Exercise prompt –
Your task is to write out the entire listing exactly, omitting its pictures.

Recorded data –
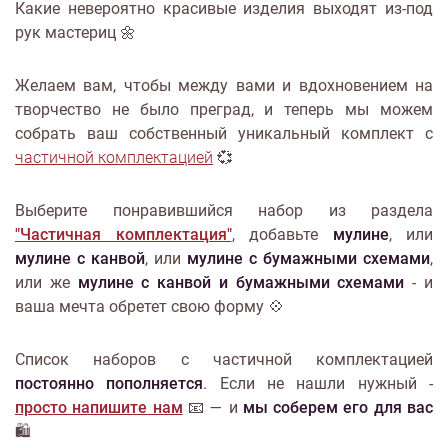
Какие невероятно красивые изделия выходят из-под
рук мастериц 🌼
Желаем вам, чтобы между вами и вдохновением на
творчество не было преград, и теперь мы можем
собрать ваш собственный уникальный комплект с
частичной комплектацией
💞
Выберите понравившийся набор из раздела
"Частичная комплектация"
, добавьте
мулине
, или
мулине с канвой
, или
мулине с бумажными схемами
,
или же
мулине с канвой и бумажными схемами
- и
ваша мечта обретет свою форму 💠
Список наборов с частичной комплектацией
постоянно пополняется
. Если не нашли нужный -
просто напишите нам
📧 — и
мы соберем его для вас
🛍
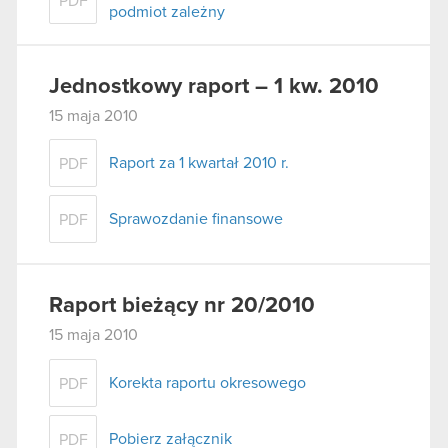
PDF
podmiot zależny
Jednostkowy raport – 1 kw. 2010
15 maja 2010
Raport za 1 kwartał 2010 r.
PDF
Sprawozdanie finansowe
PDF
Raport bieżący nr 20/2010
15 maja 2010
Korekta raportu okresowego
PDF
Pobierz załącznik
PDF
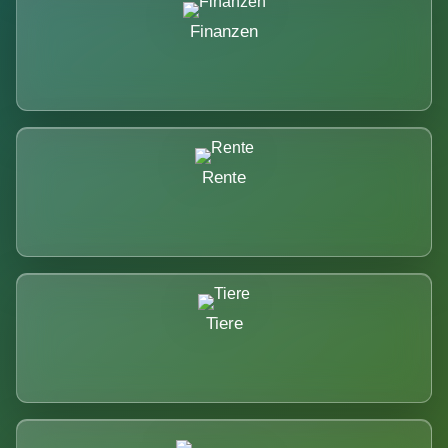
Finanzen
Rente
Tiere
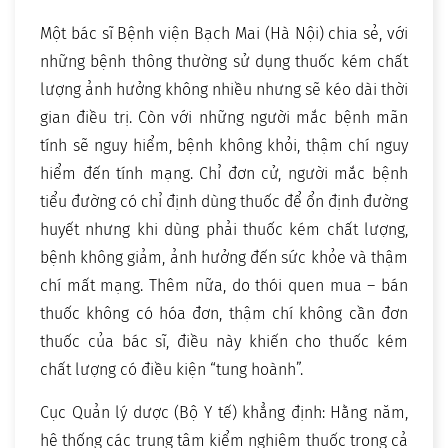
Một bác sĩ Bệnh viện Bạch Mai (Hà Nội) chia sẻ, với
những bệnh thông thường sử dụng thuốc kém chất
lượng ảnh hưởng không nhiều nhưng sẽ kéo dài thời
gian điều trị. Còn với những người mắc bệnh mãn
tính sẽ nguy hiểm, bệnh không khỏi, thậm chí nguy
hiểm đến tính mạng. Chỉ đơn cử, người mắc bệnh
tiểu đường có chỉ định dùng thuốc để ổn định đường
huyết nhưng khi dùng phải thuốc kém chất lượng,
bệnh không giảm, ảnh hưởng đến sức khỏe và thậm
chí mất mạng. Thêm nữa, do thói quen mua – bán
thuốc không có hóa đơn, thậm chí không cần đơn
thuốc của bác sĩ, điều này khiến cho thuốc kém
chất lượng có điều kiện “tung hoành”.
Cục Quản lý dược (Bộ Y tế) khẳng định: Hằng năm,
hệ thống các trung tâm kiểm nghiệm thuốc trong cả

Task response –
Какие невероятно красивые изделия выходят из-под
рук мастериц 🌼
Желаем вам, чтобы между вами и вдохновением на
творчество не было преград, и теперь мы можем
собрать ваш собственный уникальный комплект с
частичной комплектацией
💞
Выберите понравившийся набор из раздела
"Частичная комплектация"
, добавьте
мулине
, или
мулине с канвой
, или
мулине с бумажными схемами
,
или же
мулине с канвой и бумажными схемами
- и
ваша мечта обретет свою форму 💠
Список наборов с частичной комплектацией
постоянно пополняется
. Если не нашли нужный -
просто напишите нам
📧 — и
мы соберем его для вас
🛍
PDF
podmiot zależny
Jednostkowy raport – 1 kw. 2010
15 maja 2010
Raport za 1 kwartał 2010 r.
PDF
Sprawozdanie finansowe
PDF
Raport bieżący nr 20/2010
15 maja 2010
Korekta raportu okresowego
PDF
Pobierz załącznik
PDF
Finanzen
Rente
Tiere
Một bác sĩ Bệnh viện Bạch Mai (Hà Nội) chia sẻ, với
những bệnh thông thường sử dụng thuốc kém chất
lượng ảnh hưởng không nhiều nhưng sẽ kéo dài thời
gian điều trị. Còn với những người mắc bệnh mãn
tính sẽ nguy hiểm, bệnh không khỏi, thậm chí nguy
hiểm đến tính mạng. Chỉ đơn cử, người mắc bệnh
tiểu đường có chỉ định dùng thuốc để ổn định đường
huyết nhưng khi dùng phải thuốc kém chất lượng,
bệnh không giảm, ảnh hưởng đến sức khỏe và thậm
chí mất mạng. Thêm nữa, do thói quen mua – bán
thuốc không có hóa đơn, thậm chí không cần đơn
thuốc của bác sĩ, điều này khiến cho thuốc kém
chất lượng có điều kiện “tung hoành”.
Cục Quản lý dược (Bộ Y tế) khẳng định: Hằng năm,
hệ thống các trung tâm kiểm nghiệm thuốc trong cả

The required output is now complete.